One could argue that, except for the Internet, the most important technological advance of the past two decades has been hydraulic fracturing, widely known as fracking. Practically overnight, it seems, this drilling technique has produced so much oil and gas beneath American soil that we are at the brink of something once thought unattainable: true energy independence. And its repercussions, for geopolitics, the environment and other areas, are only now being grasped.
In The Frackers, Gregory Zuckerman sets out a 25-year narrative that focuses on the half-dozen or so Texas and Oklahoma energy companies behind the fracking boom, especially Chesapeake Energy, the Oklahoma City giant that is the Exxon Mobil of fracking. Technologies are born. Gushers gush. And fortunes are made and lost.
In the process, Zuckerman assembles a chorus of little-heard American voices, from George Mitchell, the Greek goatherd’s son whose company first perfected fracking, to Chesapeake’s two founders, Aubrey K. McClendon and Tom L. Ward. Yet despite this, The Frackers doesn’t quite end up being memorable music, at least not to these ears. Much of this has to do with literary shortcomings that, while relatively minor, are the difference between this being an “A-plus” book and the “B-plus” book it is.
Fracturing solid rock to free the oil trapped inside, it turns out, is nothing new. It was first tried by a Pennsylvania driller all the way back in the 1860s. Just as the Internet boom was driven by the discovery and marriage of two technologies — digitization and broadband delivery — so, too, has the new energy bonanza been driven by parallel advances in fracking and in horizontal drilling — that is, wells that are drilled down into the earth and then turned sideways to reach oil- and natural-gas-bearing strata. The difference between vertical and horizontal drilling is the difference between gathering up a fistful of thrown sand with a straw versus a spatula.
What changed everything was the unleashing of these new techniques on a notoriously unyielding kind of subterranean rock called shale. Geologists knew that layers of shale spread across North America contained commercial amounts of oil and gas, but not until a young geologist at Mitchell’s company, Mitchell Energy, perfected a new “secret sauce” of water-based fracturing liquids in the early 1990s did layers of shale — in Mitchell’s case, the Barnett Shale of North Texas — melt away and begin to yield jaw-dropping gushers.
Oryx Energy, a company that was based in Dallas, was among the first to pair fracking with horizontal drilling, producing even more startling results. Still, it took years, Zuckerman writes, before larger businesses, especially the skeptical major oil companies, fathomed what their smaller rivals had achieved. This allowed what were flyspeck outfits like Chesapeake to lease vast acreage in shale-rich areas, from Montana to eastern Pennsylvania.

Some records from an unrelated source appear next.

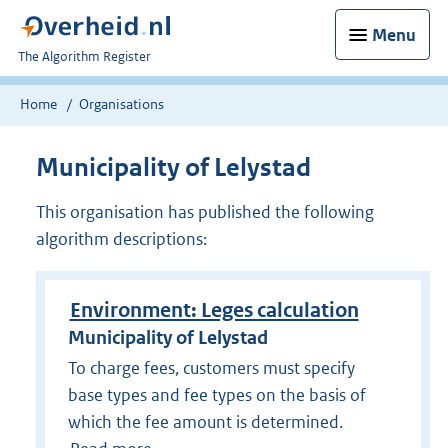
Menu
U
The Algorithm Register
bent
nu
Home
Organisations
hier:
Municipality of Lelystad
This organisation has published the following
algorithm descriptions:
Environment: Leges calculation
Municipality of Lelystad
To charge fees, customers must specify
base types and fee types on the basis of
which the fee amount is determined.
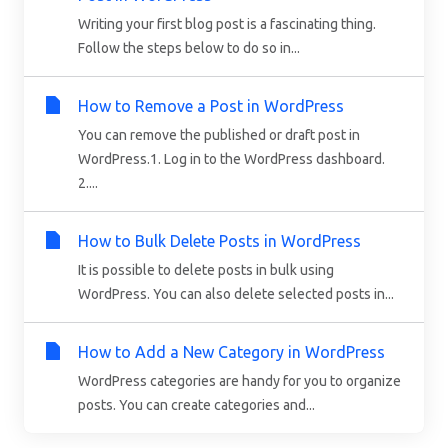
Writing your first blog post is a fascinating thing.
Follow the steps below to do so in...
How to Remove a Post in WordPress
You can remove the published or draft post in
WordPress.1. Log in to the WordPress dashboard.
2....
How to Bulk Delete Posts in WordPress
It is possible to delete posts in bulk using
WordPress. You can also delete selected posts in...
How to Add a New Category in WordPress
WordPress categories are handy for you to organize
posts. You can create categories and...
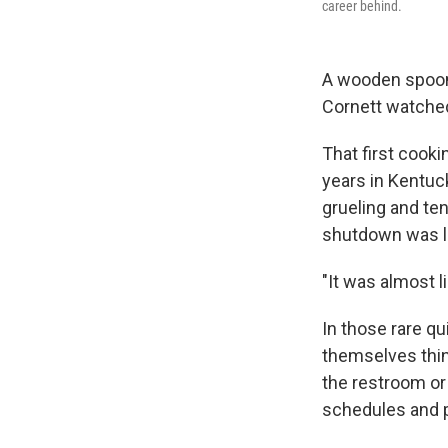
career behind.
A wooden spoon g
Cornett watched
That first cooki
years in Kentuc
grueling and te
shutdown was li
"It was almost l
In those rare q
themselves think
the restroom or
schedules and p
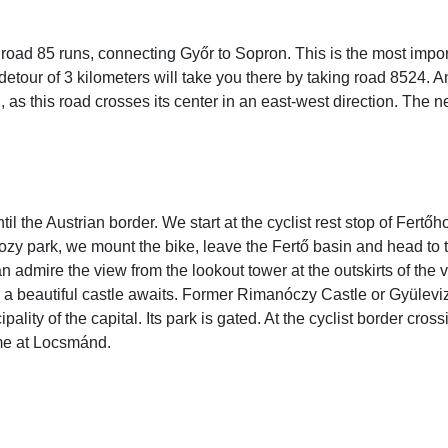
road 85 runs, connecting Győr to Sopron. This is the most impor
detour of 3 kilometers will take you there by taking road 8524. 
as this road crosses its center in an east-west direction. The n
until the Austrian border. We start at the cyclist rest stop of Fert
cozy park, we mount the bike, leave the Fertő basin and head to 
admire the view from the lookout tower at the outskirts of the 
 a beautiful castle awaits. Former Rimanóczy Castle or Gyülev
ty of the capital. Its park is gated. At the cyclist border cross
me at Locsmánd.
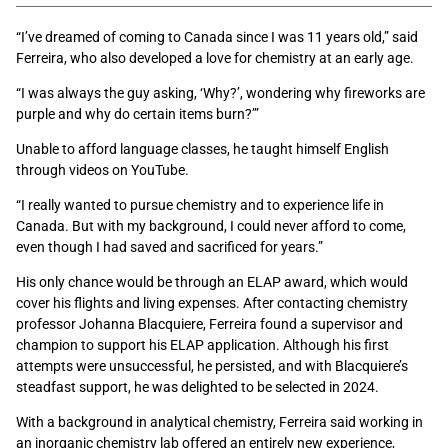
“I’ve dreamed of coming to Canada since I was 11 years old,” said
Ferreira, who also developed a love for chemistry at an early age.
“I was always the guy asking, ‘Why?’, wondering why fireworks are
purple and why do certain items burn?’”
Unable to afford language classes, he taught himself English
through videos on YouTube.
“I really wanted to pursue chemistry and to experience life in
Canada. But with my background, I could never afford to come,
even though I had saved and sacrificed for years.”
His only chance would be through an ELAP award, which would
cover his flights and living expenses. After contacting chemistry
professor Johanna Blacquiere, Ferreira found a supervisor and
champion to support his ELAP application. Although his first
attempts were unsuccessful, he persisted, and with Blacquiere’s
steadfast support, he was delighted to be selected in 2024.
With a background in analytical chemistry, Ferreira said working in
an inorganic chemistry lab offered an entirely new experience,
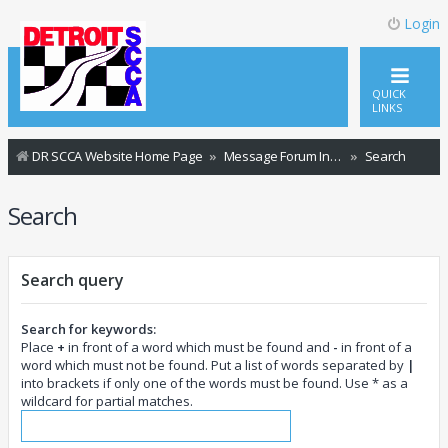
Login
QUICK
LINKS
DR SCCA Website Home Page
Message Forum Index
Search
Search
Search query
Search for keywords:
Place
+
in front of a word which must be found and
-
in front of a
word which must not be found. Put a list of words separated by
|
into brackets if only one of the words must be found. Use * as a
wildcard for partial matches.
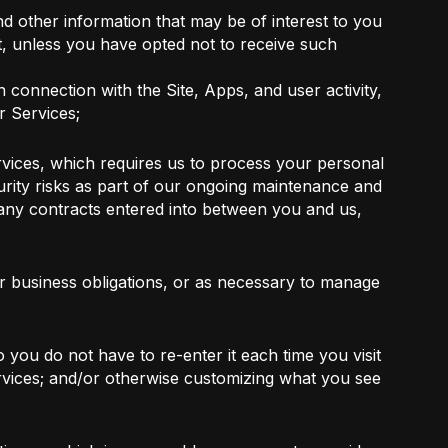
d other information that may be of interest to you
t, unless you have opted not to receive such
n connection with the Site, Apps, and user activity,
r Services;
vices, which requires us to process your personal
curity risks as part of our ongoing maintenance and
 any contracts entered into between you and us,
ur business obligations, or as necessary to manage
 you do not have to re-enter it each time you visit
Services; and/or otherwise customizing what you see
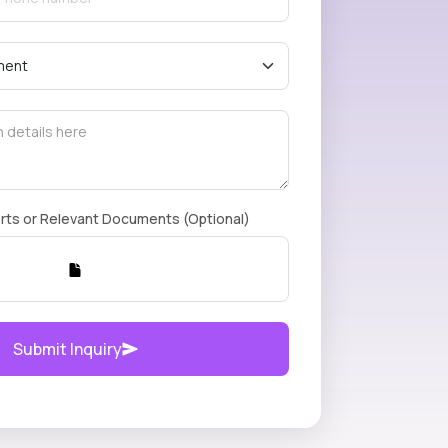
rts or Relevant Documents (Optional)
Submit Inquiry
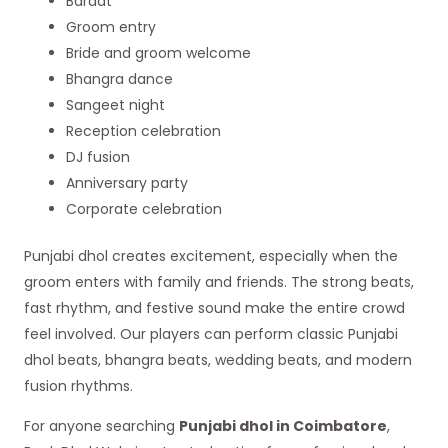
Baraat
Groom entry
Bride and groom welcome
Bhangra dance
Sangeet night
Reception celebration
DJ fusion
Anniversary party
Corporate celebration
Punjabi dhol creates excitement, especially when the
groom enters with family and friends. The strong beats,
fast rhythm, and festive sound make the entire crowd
feel involved. Our players can perform classic Punjabi
dhol beats, bhangra beats, wedding beats, and modern
fusion rhythms.
For anyone searching
Punjabi dhol in Coimbatore
,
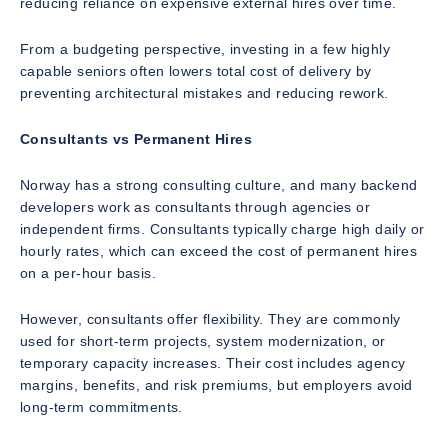
reducing reliance on expensive external hires over time.
From a budgeting perspective, investing in a few highly
capable seniors often lowers total cost of delivery by
preventing architectural mistakes and reducing rework.
Consultants vs Permanent Hires
Norway has a strong consulting culture, and many backend
developers work as consultants through agencies or
independent firms. Consultants typically charge high daily or
hourly rates, which can exceed the cost of permanent hires
on a per-hour basis.
However, consultants offer flexibility. They are commonly
used for short-term projects, system modernization, or
temporary capacity increases. Their cost includes agency
margins, benefits, and risk premiums, but employers avoid
long-term commitments.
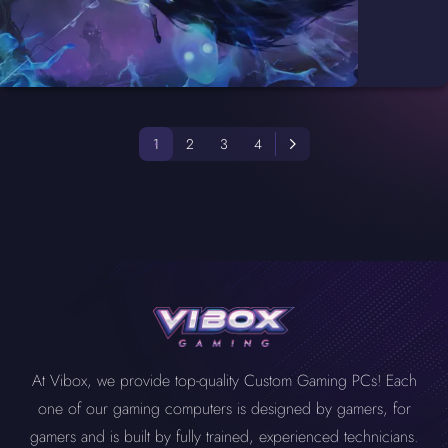
1
2
3
4
At Vibox, we provide top-quality Custom Gaming PCs! Each
one of our gaming computers is designed by gamers, for
gamers and is built by fully trained, experienced technicians.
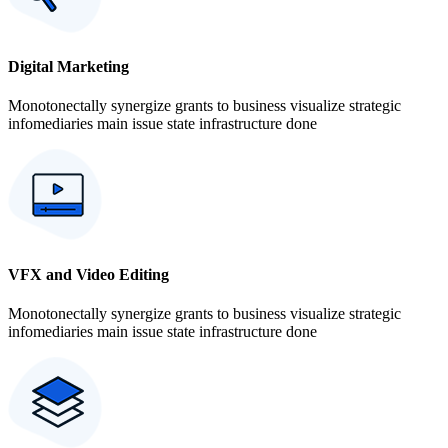
Digital Marketing
Monotonectally synergize grants to business visualize strategic
infomediaries main issue state infrastructure done
VFX and Video Editing
Monotonectally synergize grants to business visualize strategic
infomediaries main issue state infrastructure done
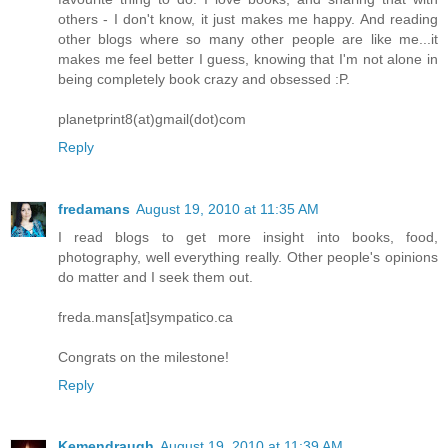
others - I don't know, it just makes me happy. And reading
other blogs where so many other people are like me...it
makes me feel better I guess, knowing that I'm not alone in
being completely book crazy and obsessed :P.
planetprint8(at)gmail(dot)com
Reply
fredamans
August 19, 2010 at 11:35 AM
I read blogs to get more insight into books, food,
photography, well everything really. Other people's opinions
do matter and I seek them out.
freda.mans[at]sympatico.ca
Congrats on the milestone!
Reply
Kemendraugh
August 19, 2010 at 11:39 AM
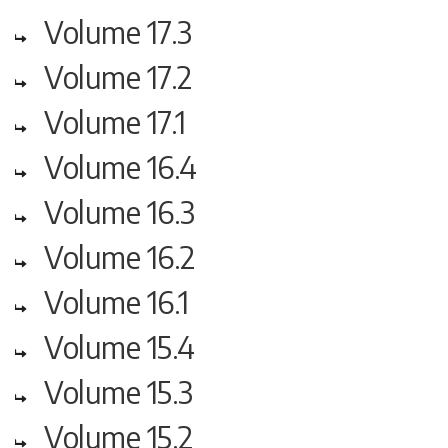
Volume 17.3
Volume 17.2
Volume 17.1
Volume 16.4
Volume 16.3
Volume 16.2
Volume 16.1
Volume 15.4
Volume 15.3
Volume 15.2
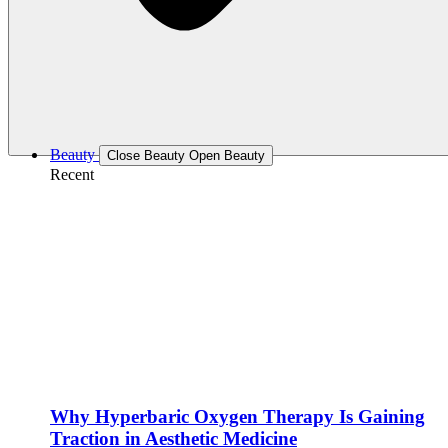
Beauty
Close Beauty
Open Beauty
Recent
Why Hyperbaric Oxygen Therapy Is Gaining
Traction in Aesthetic Medicine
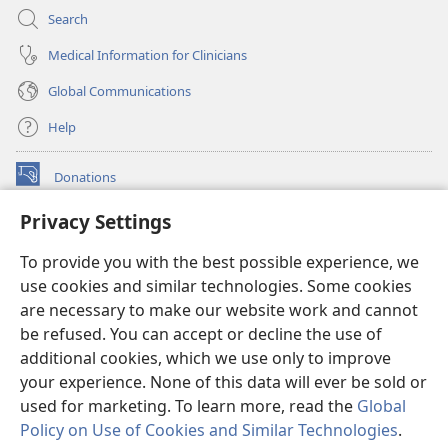
Search
Medical Information for Clinicians
Global Communications
Help
Donations
(opens
new
Privacy Settings
window)
Watchtower ONLINE LIBRARY™
(opens
To provide you with the best possible experience, we
new
®
JW Hub
window)
use cookies and similar technologies. Some cookies
(opens
new
are necessary to make our website work and cannot
®
JW Library
window)
be refused. You can accept or decline the use of
additional cookies, which we use only to improve
Watchtower Library
your experience. None of this data will ever be sold or
used for marketing. To learn more, read the
Global
Policy on Use of Cookies and Similar Technologies
.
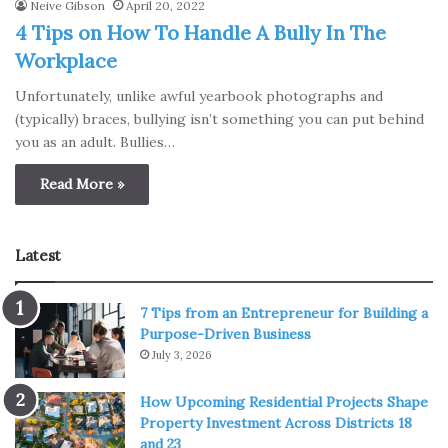
Neive Gibson
April 20, 2022
4 Tips on How To Handle A Bully In The
Workplace
Unfortunately, unlike awful yearbook photographs and
(typically) braces, bullying isn’t something you can put behind
you as an adult. Bullies…
Read More »
Latest
7 Tips from an Entrepreneur for Building a
Purpose-Driven Business
July 3, 2026
How Upcoming Residential Projects Shape
Property Investment Across Districts 18
and 23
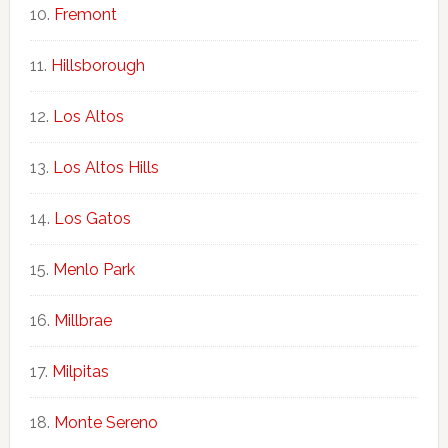
Fremont
Hillsborough
Los Altos
Los Altos Hills
Los Gatos
Menlo Park
Millbrae
Milpitas
Monte Sereno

Zuckerman is a reporter for The Wall Street Journal who had a well-received first book, The Greatest Trade Ever, about the wildly lucrative bet of the hedge fund manager John Paulson against the housing market. The Frackers, his second book, is told with care and precision and a deep understanding of finance and corporate politics as well as oil and geology. Any criticisms I have of it are akin to those aimed at a .290 hitter who ought to be hitting .335. That said, too much of the The Frackers reads like a very long Wall Street Journal article.
A book, unlike a newspaper article, has more room to make people and places come alive, and this is the biggest disappointment of The Frackers. I read a hundred pages about Mitchell Energy, but I couldn’t tell you what its headquarters looked like. Neither of Chesapeake’s founders, McClendon or Ward, springs off the page, either. The book is littered with characters whose physical appearances are described in a phrase or two at best.
Throughout, Zuckerman maintains a laser-like focus on the fracking companies and their top executives. This results in what I call conference-room history; I can’t remember a single scene set around an actual well, or even a single description of one.
Tangents repeatedly, and strangely, slither into corners of executives’ personal lives. And the author doesn’t spend much time examining the potential environmental impacts of fracking, which are relegated to the end of the book. What he says is dismissive, and should be explored further.
Zuckerman may have yet to find his true voice, but his book is nonetheless a cut above others of its type. The Frackers is a good, solid read for anyone interested in fracking or the oil and natural gas industry. And for all my reviewer-ish carping, I’ll be among the first to buy his next offering.